Merci à nos ministres pour leur travail, qui nous permet d'avoir ces échanges fructueux. Le vieillissement de notre population est une richesse qui nous concerne tous, c'est notre avenir. Une grande partie de la population vieillissante pourra vieillir à domicile et aura besoin des professionnels que sont les aides à domicile. Or, comme vous l'avez évoqué, madame la secrétaire d'État, de nombreuses associations d'aides à domicile se trouvent dans une situation d'inégalité face au secteur privé pour assurer aux aidants à domicile de véritables parcours professionnels, et les coûts pour les familles et pour la prise en charge collective accusent une distorsion. Nous devons veiller à la qualité de l'aide à domicile sur l'ensemble du territoire et le Gouvernement doit donc tenir compte de cette distorsion entre les exigences imposées respectivement aux différents acteurs.
J'ai déposé l'été dernier, avec plusieurs de mes collègues, une proposition de loi relative aux résidences services pour personnes âgées – qui font l'objet de l'article 15 du projet de loi –, afin d'attirer l'attention sur les problèmes rencontrés par un certain nombre de propriétaires d'appartements dans de telles résidences du fait de l'importance des charges de services et du schéma juridique de fonctionnement. Depuis un an, j'ai reçu des centaines de témoignages et rencontré de nombreuses personnes concernées par ce problème, notamment tous les acteurs de ce secteur. J'ai également été reçu par Mme Delaunay, en sa qualité de ministre.

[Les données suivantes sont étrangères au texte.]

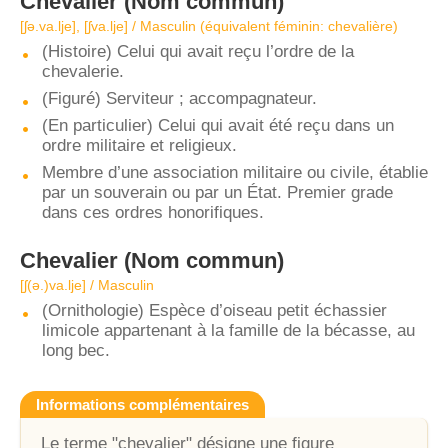
Chevalier
(Nom commun)
[ʃə.va.lje], [ʃva.lje] / Masculin (équivalent féminin: chevalière)
(Histoire) Celui qui avait reçu l’ordre de la
chevalerie.
(Figuré) Serviteur ; accompagnateur.
(En particulier) Celui qui avait été reçu dans un
ordre militaire et religieux.
Membre d’une association militaire ou civile, établie
par un souverain ou par un État. Premier grade
dans ces ordres honorifiques.
Chevalier
(Nom commun)
[ʃ(ə.)va.lje] / Masculin
(Ornithologie) Espèce d’oiseau petit échassier
limicole appartenant à la famille de la bécasse, au
long bec.
Informations complémentaires
Le terme "chevalier" désigne une figure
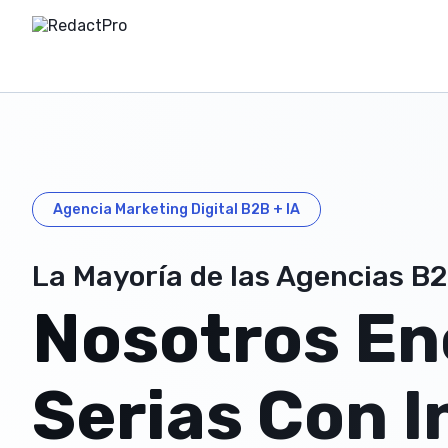
Agencia Marketing Digital B2B + IA
La Mayoría de las Agencias B
Nosotros E
Serias Con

Les résidences services répondent à une véritable demande de la part des personnes âgées souhaitant trouver un mode d'hébergement qui les sécurise, leur facilite la vie et leur offre confort et convivialité. Cette demande risquant d'aller croissant, il faut trouver des réponses aux dysfonctionnements qui existent, sinon dans toutes les résidences, du moins dans certaines d'entre elles, souvent les plus anciennes.
À l'origine de ces dysfonctionnements se trouve le régime juridique applicable : les charges de services – restauration, aide, loisirs et animation – sont incluses dans les charges de copropriété et grèvent, quasiment à titre de droits réels, un bien acheté avec l'espoir d'y vivre heureux sa vieillesse. Ces charges de services incompressibles sont à payer dans tous les cas – qu'on les utilise ou non, que le logement soit occupé ou non, que l'on soit hospitalisé ou non, que le conjoint soit décédé ou non. Cette globalisation des charges donne lieu à des difficultés dramatiques pour le propriétaire obligé de payer ces charges de services, notamment en cas de logement vacant. Les personnes ayant hérité se trouvent elles aussi confrontées à ce dysfonctionnement : elles doivent payer ces charges et, souvent, ne parviennent pas à vendre le bien, ni même à le donner.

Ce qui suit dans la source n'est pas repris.